Woohoo! Thank you guys! This forum has been extremely helpful for me. I don’t think I could have ever done it without you. First of all, this is not the first time I quit my porn addiction. I have done it before for about two years without NoFap, and it was a very fruitful period in my life.
But what can I say! People forget. And addiction builds up slowly but steadily. Humans are not very strong or sensible really. They need to constantly remind themselves of what they should or shouldn’t do. Otherwise, they may lose track.
I’m in my mid-thirties. Lately, consumption had increased dramatically and was ruining my life on all aspects. I got furious as I felt like I was a slave to it for life and realized that I hit rock bottom. I was depressed and felt miserable inside. I wanted to redeem my life and soul. So, I decided to first try NoFap and then see what else needs to be fixed or improved in my life, inspired by the philosophy that before planting a vegetable garden, one needs to eliminate the weeds. Porn was the first on the list that needs to go for sure.
Here are a list of drawbacks and benefits that I have seen so far:
- In the 1st month, I got horrible flu-like symptoms.
- Very strong urges, especially in the beginning, then every few days. The suffering is real. Sometimes I feel like there is someone inside my head screaming when I don’t give in, so I let it scream, while ignoring it. Great feeling of victory after it shuts up 🙂
- Depression, low mood, sensitivity, sadness, especially in the beginning.

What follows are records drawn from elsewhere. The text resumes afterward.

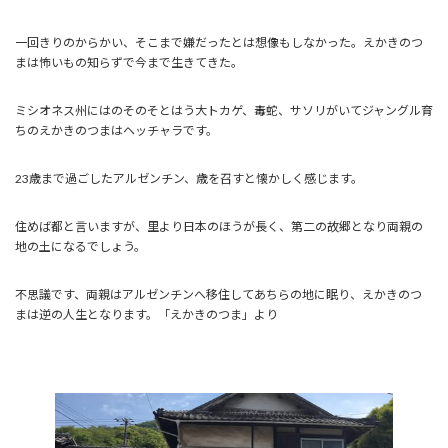
一回きりのからかい、そこまで嫌だったとは想像もしなかった。えかきのつ
まは怖いもの知らずで今まで生きてきた。
ミシオネス州にはのそのそとはう大トカゲ、毒蛇、サソリがいてジャングル育
ちのえかきのつまはヘッチャラです。
23歳まで過ごしたアルゼンチン、歳を召すと懐かしく感じます。
住めば都と言いますが、里より日本のほうが長く、第二の故郷となり両親の
地の土になるでしょう。
不思議です、両親はアルゼンチンへ移住してあちらの地に眠り、えかきのつ
まは逆の人生となります。「えかきのつま」より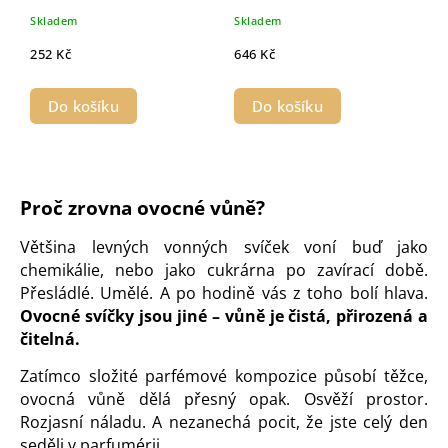
Skladem
Skladem
252 Kč
646 Kč
Do košíku
Do košíku
Proč zrovna ovocné vůně?
Většina levných vonných svíček voní buď jako
chemikálie, nebo jako cukrárna po zavírací době.
Přesládlé. Umělé. A po hodině vás z toho bolí hlava.
Ovocné svíčky jsou jiné – vůně je čistá, přirozená a
čitelná.
Zatímco složité parfémové kompozice působí těžce,
ovocná vůně dělá přesný opak. Osvěží prostor.
Rozjasní náladu. A nezanechá pocit, že jste celý den
seděli v parfumérii.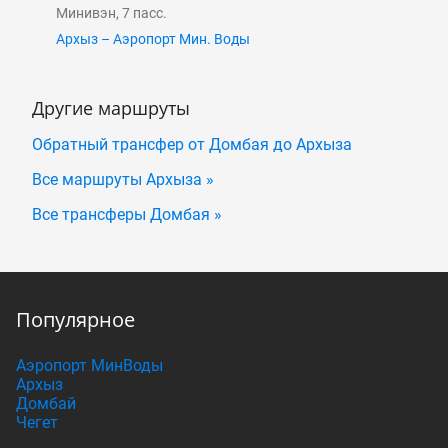
Минивэн, 7 пасс.
Архыз – Аэропорт Мин. Воды
Другие маршруты
Обратный трансфер от Домбая до Архыза
Все маршруты Архыза »
Все трансферы Домбая »
Популярное
Аэропорт МинВоды
Архыз
Домбай
Чегет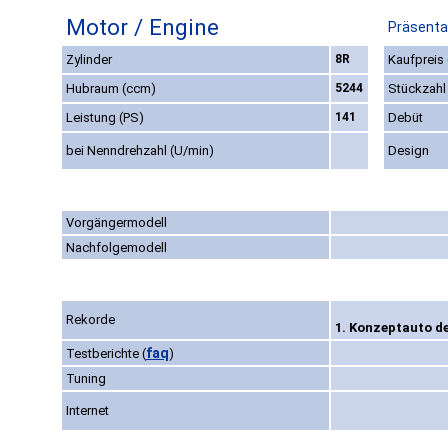
Motor / Engine
Präsenta
Zylinder
8R
Kaufpreis 
Hubraum (ccm)
5244
Stückzahl
Leistung (PS)
141
Debüt
bei Nenndrehzahl (U/min)
Design
Vorgängermodell
Nachfolgemodell
Rekorde
1. Konzeptauto d
faq
Testberichte
(
)
Tuning
Internet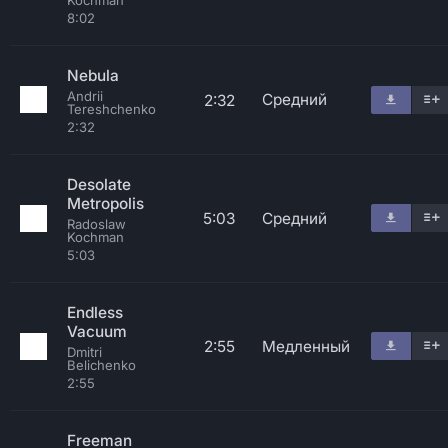
Kochman
8:02
Nebula
Andrii
Средний
2:32
Tereshchenko
2:32
Desolate
Metropolis
5:03
Средний
Radoslaw
Kochman
5:03
Endless
Vacuum
2:55
Медленный
Dmitri
Belichenko
2:55
Freeman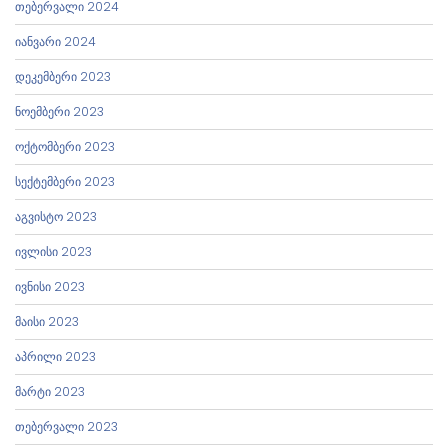
თებერვალი 2024
იანვარი 2024
დეკემბერი 2023
ნოემბერი 2023
ოქტომბერი 2023
სექტემბერი 2023
აგვისტო 2023
ივლისი 2023
ივნისი 2023
მაისი 2023
აპრილი 2023
მარტი 2023
თებერვალი 2023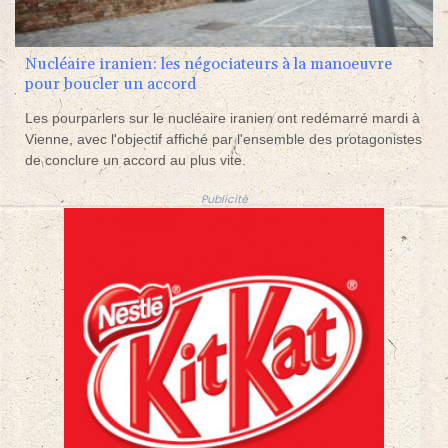
Nucléaire iranien: les négociateurs à la manoeuvre
pour boucler un accord
Les pourparlers sur le nucléaire iranien ont redémarré mardi à
Vienne, avec l'objectif affiché par l'ensemble des protagonistes
de conclure un accord au plus vite.
Publicité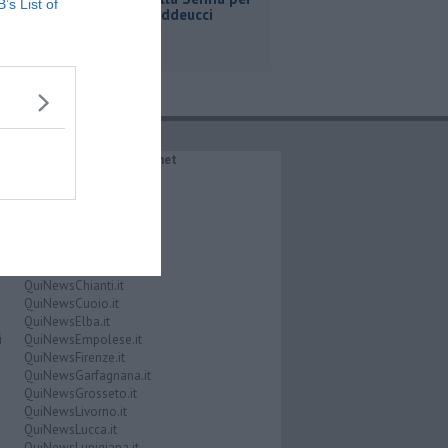
B’s List of
Ginevra Taddeucci
IL NETWORK QuiNews.net
QuiNewsAbetone.it
QuiNewsAmiata.it
QuiNewsAnimali.it
QuiNewsArezzo.it
QuiNewsCasentino.it
QuiNewsCecina.it
QuiNewsChianti.it
QuiNewsCuoio.it
QuiNewsElba.it
i
QuiNewsEmpolese.it
QuiNewsFirenze.it
QuiNewsGarfagnana.it
QuiNewsGrosseto.it
QuiNewsLivorno.it
QuiNewsLucca.it
QuiNewsLunigiana.it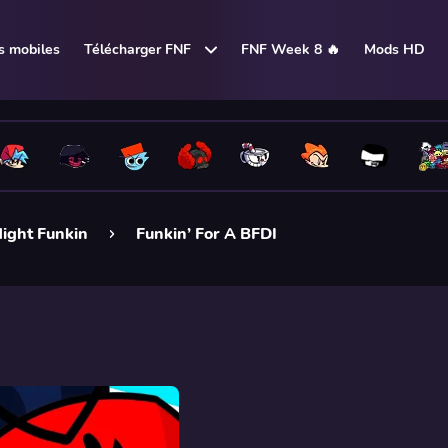
 mobiles
Télécharger FNF
FNF Week 8 🔥
Mods HD
ight Funkin
Funkin’ For A BFDI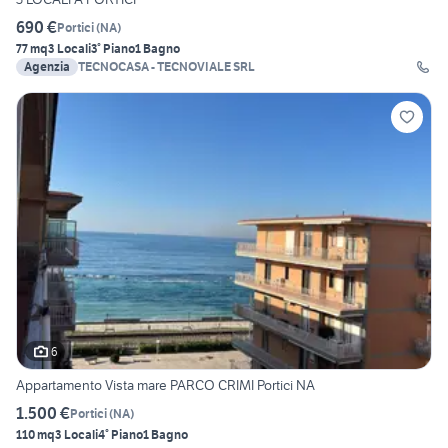
690 €
Portici
(
NA
)
77 mq
3 Locali
3° Piano
1 Bagno
Agenzia
TECNOCASA - TECNOVIALE SRL
6
Appartamento Vista mare PARCO CRIMI Portici NA
1.500 €
Portici
(
NA
)
110 mq
3 Locali
4° Piano
1 Bagno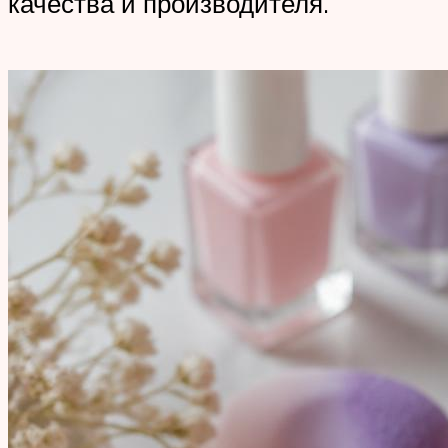
качества и производителя.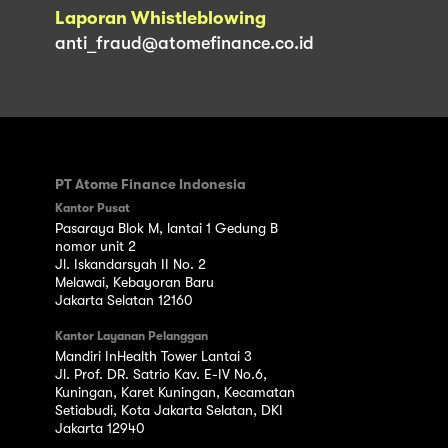
Laporan Whistleblowing
anti_fraud@atomefinance.co.id
PT Atome Finance Indonesia
Kantor Pusat
Pasaraya Blok M, lantai 1 Gedung B
nomor unit 2
Jl. Iskandarsyah II No. 2
Melawai, Kebayoran Baru
Jakarta Selatan 12160
Kantor Layanan Pelanggan
Mandiri InHealth Tower Lantai 3
Jl. Prof. DR. Satrio Kav. E-IV No.6,
Kuningan, Karet Kuningan, Kecamatan
Setiabudi, Kota Jakarta Selatan, DKI
Jakarta 12940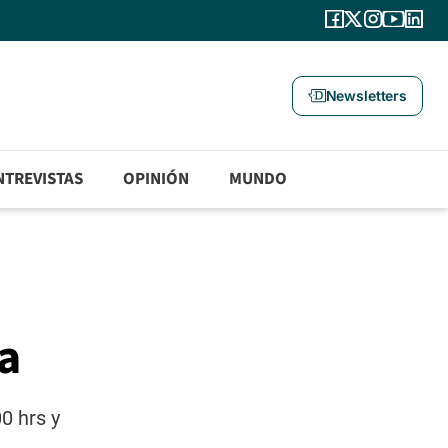
Newsletters
NTREVISTAS
OPINIÓN
MUNDO
a
0 hrs y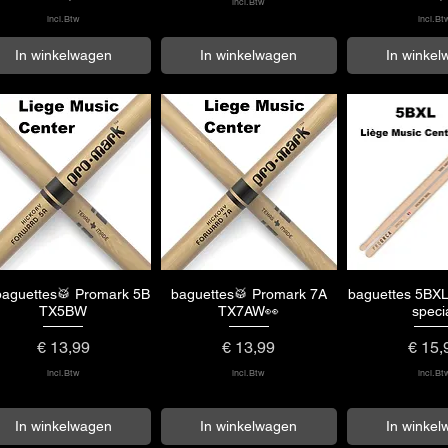
incl.Btw
incl.Btw
incl.Bt
In winkelwagen
In winkelwagen
In winke
baguettes🥁 Promark 5B
baguettes🥁 Promark 7A
baguettes 5BX
Snel overzicht
Snel overzicht
Snel over
TX5BW
TX7AW👀
speci
Prijs
Prijs
Prijs
€ 13,99
€ 13,99
€ 15,
incl.Btw
incl.Btw
incl.Bt
In winkelwagen
In winkelwagen
In winke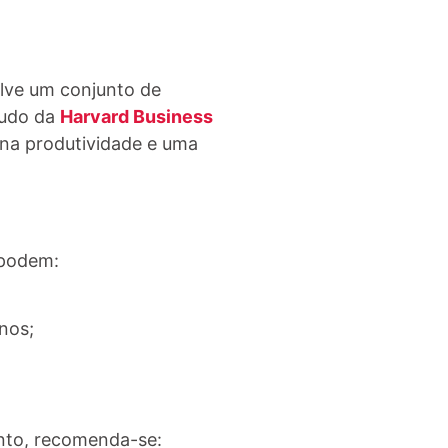
lve um conjunto de
tudo da
Harvard Business
na produtividade e uma
 podem:
nos;
anto, recomenda-se: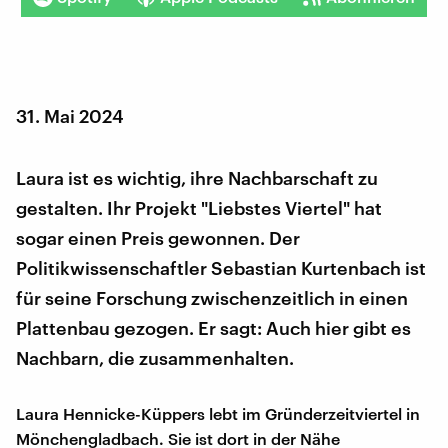
31. Mai 2024
Laura ist es wichtig, ihre Nachbarschaft zu
gestalten. Ihr Projekt "Liebstes Viertel" hat
sogar einen Preis gewonnen. Der
Politikwissenschaftler Sebastian Kurtenbach ist
für seine Forschung zwischenzeitlich in einen
Plattenbau gezogen. Er sagt: Auch hier gibt es
Nachbarn, die zusammenhalten.
Laura Hennicke-Küppers lebt im Gründerzeitviertel in
Mönchengladbach. Sie ist dort in der Nähe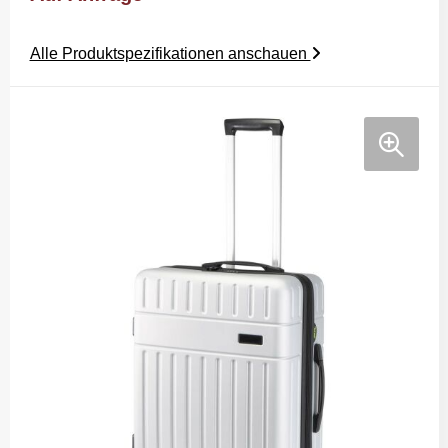
Alle Produktspezifikationen anschauen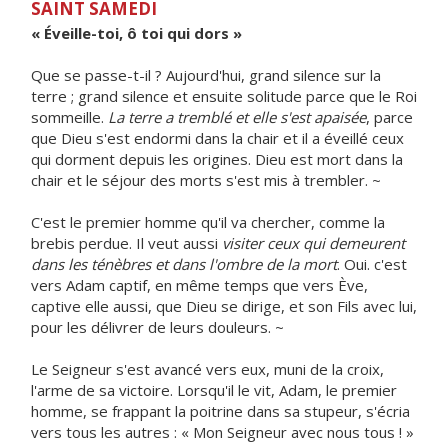
SAINT SAMEDI
« Éveille-toi, ô toi qui dors »
Que se passe-t-il ? Aujourd'hui, grand silence sur la
terre ; grand silence et ensuite solitude parce que le Roi
sommeille.
La terre a tremblé et elle s'est apaisée
, parce
que Dieu s'est endormi dans la chair et il a éveillé ceux
qui dorment depuis les origines. Dieu est mort dans la
chair et le séjour des morts s'est mis à trembler. ~
C'est le premier homme qu'il va chercher, comme la
brebis perdue. Il veut aussi
visiter ceux qui demeurent
dans les ténèbres et dans l'ombre de la mort
. Oui. c'est
vers Adam captif, en même temps que vers Ève,
captive elle aussi, que Dieu se dirige, et son Fils avec lui,
pour les délivrer de leurs douleurs. ~
Le Seigneur s'est avancé vers eux, muni de la croix,
l'arme de sa victoire. Lorsqu'il le vit, Adam, le premier
homme, se frappant la poitrine dans sa stupeur, s'écria
vers tous les autres : « Mon Seigneur avec nous tous ! »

- AGGRESSIVENESS. That one was huge for me. I would burst out for the tiniest reason.
- I’m more confident. I take better care of myself.
- In general, people respect me more. Better social interaction and eye-contact.
- Sex is way better than before. It just “clicks.” I think before NoFap, I would act as if I’m having sex, instead of being in the moment. I used to question my performance and didn’t pay much attention to my intuition. Now, I’m better in bed, and sex feels much better than before. I think other factors that may have contributed to that besides NoFap are breathing exercises, workout, Kegel exercises, prayer, and most importantly practicing mindfulness and being present in the moment
- In addition, I think training my will-power with NoFap helped me to better control my ejaculation and to last longer.
- More time to do the things I love and care about.
- No guilt or worry that someone may find out about my addiction.
- Increased sense of empathy towards other beings.
- My feelings toward my child have changed, from resentment to love and care. I think porn addiction turns one into an endorphin seeking animal who resents any kind of responsibility. Cutting it helped me restore my humanity and parenthood.
- The next day after I beat a big urge feels great! I feel powerful and free.
- Better performance at work.
- By day 80, I decided it’s time to let coffee go too. But that’s a different story. However, I recommend that you check the r/decaf sub-reddit if you’ve abused it like me and now are suffering from its addiction.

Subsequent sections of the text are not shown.